The Congestion Question

Our local right-wing think tank, the Center of the American Experiment, has fixed its sights on public transit and bike infrastructure, building the case for the work done lately in our Republican-controlled legislature. They've got an all-out push happening with op-eds, bumper stickers, radio ads, billboards and more, complaining about congestion on the highways and putting out pseudo-intellectual talking points based on just about nothing.

They've been successful in getting the Star Tribune to publish their tripe, I have to admit. Today there were some letters in response, including this one from an urban planner who summed up my thoughts:

When people think of what makes their favorite city special, I doubt the width of the freeways is ever the aspect they recall. Instead, people value the unique places, neighborhoods, shops, restaurants, parks or countless other features that make cities vibrant places to live. I wonder if the author of the study advocating for expanding the region’s highways considered this at all.

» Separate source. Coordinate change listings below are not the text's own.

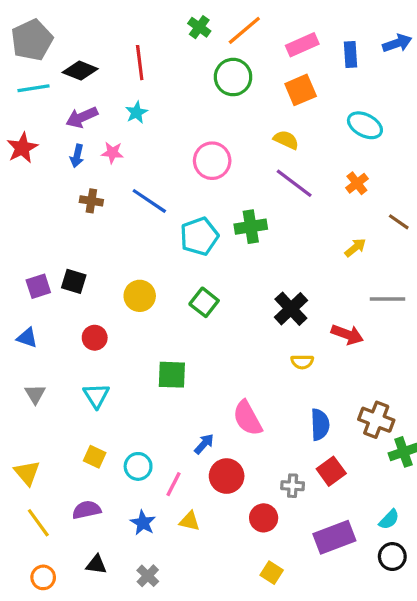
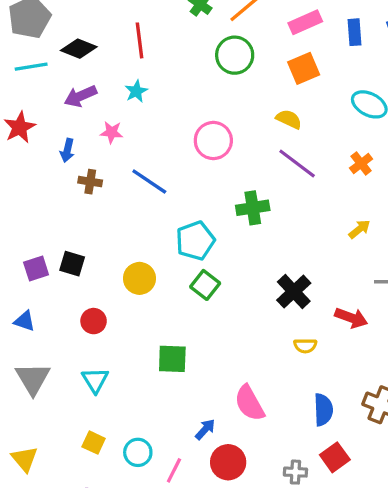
blue arrow: (77, 156) -> (67, 150), moved
cyan pentagon: (199, 236) -> (195, 241), moved
gray triangle: (35, 394) -> (33, 379), size x1.6

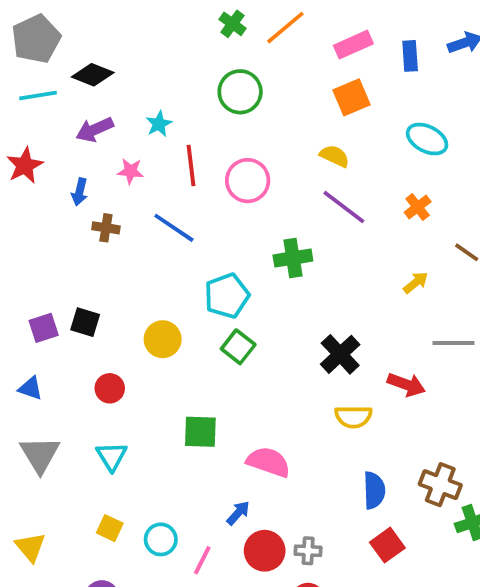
red line: (139, 40) -> (191, 165), moved
green circle: (235, 55) -> (240, 92), moved
yellow semicircle: (305, 346) -> (353, 417), size x1.4
pink semicircle: (249, 403) -> (268, 462), moved, turned 138
gray cross: (295, 472) -> (308, 551), moved

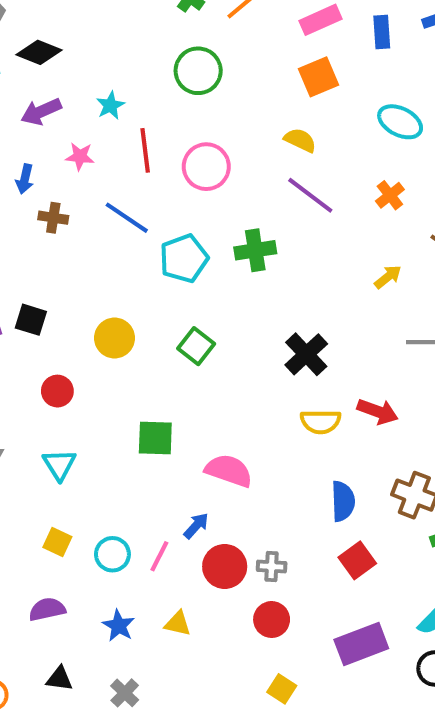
cyan pentagon: (227, 296) -> (184, 258), moved
red arrow: (406, 385) -> (378, 411), moved
pink line: (202, 560) -> (159, 556), moved

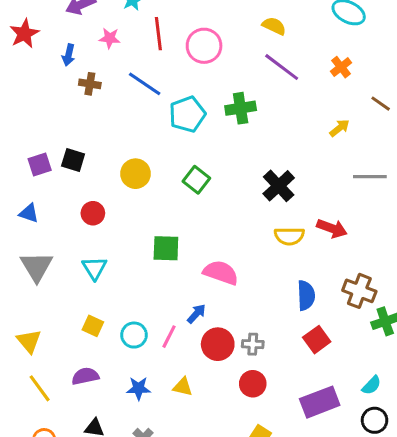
blue star: (119, 626) -> (139, 388), turned -30

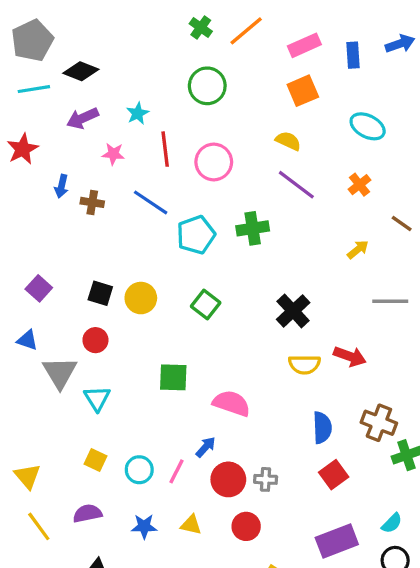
blue arrow: (69, 55) -> (61, 186), moved
black square: (73, 160) -> (100, 293), moved
purple square: (40, 165) -> (39, 288), turned -30
gray triangle: (37, 267) -> (60, 373), moved
red circle: (253, 384) -> (246, 526), moved

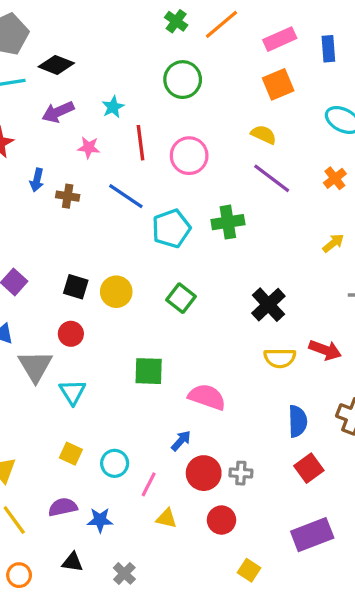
pink line: (176, 471) -> (149, 484), moved
blue star: (144, 526) -> (100, 520), moved

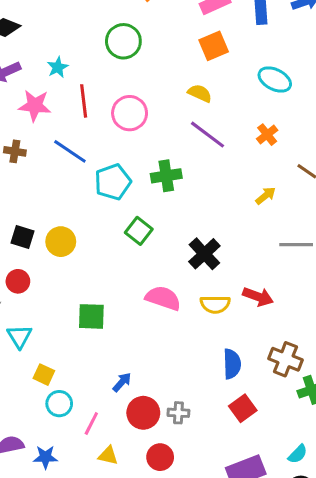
pink star: (89, 148) -> (35, 105), size x1.5
green square: (181, 298) -> (139, 231), moved
pink semicircle: (207, 397) -> (163, 298), moved
yellow square: (71, 454) -> (44, 375), moved

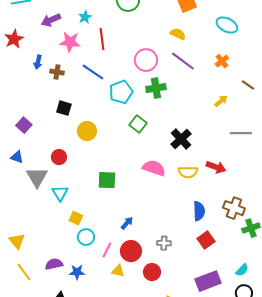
pink circle: (130, 113) -> (146, 60), moved
black square: (23, 237) -> (64, 108), moved
red circle: (143, 413) -> (131, 251), moved

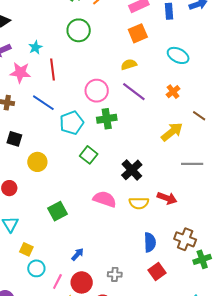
yellow semicircle: (178, 34) -> (129, 64), turned -42
yellow arrow: (221, 101) -> (172, 132), size x1.6
green square: (107, 180) -> (57, 211), turned -30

What I believe was missed in that study is a lesson American cities have learned the hard way over the past 70 years: The success of a city is not determined by how fast you can drive through it. Over the decades, our highways have expanded, carving up cities and displacing once-vibrant neighborhoods. If the physical destruction wasn’t enough, more traffic lanes simply result in a taxpayer-funded incentive to drive more. Traffic isn’t alleviated, people drive farther, cities lose their population, and soon the once-vibrant city is an empty hull surrounded by freeways and surface parking lots.

The last 20 years have seen a reversal of this trend as cities have managed to attract young professionals and empty-nesters alike. A year and a half ago upon graduating college, I became one of these newly converted urbanites when I chose to move to the Twin Cities. There were many reasons behind this decision, but the ability to drive down I-94 at 70 mph was not one of them.

Michael Greif, Minneapolis
The only thing that comes from more highway capacity is more traffic. It's a well-documented fact. As Matt Eckholm noted recently on Streets.MN, maybe CAE is less concerned about commuting times and more concerned about keeping "outer ring suburbanites focused and angry enough about their commutes to carry their resentment to the ballot box."

1 comment:

Michael Leddy said...

DN3, if you don't already know it, you would probably want to know about the book Cities Back from the Edge: New Life for Downtown by Mintz and Gratz. I learned about it years ago when leading a petition drive against a crosstown "thoroughfare." I pushed the idea of town speed v. highway speed, a contrast coined, I think, coined by Robert Venturi. (We won the fight.)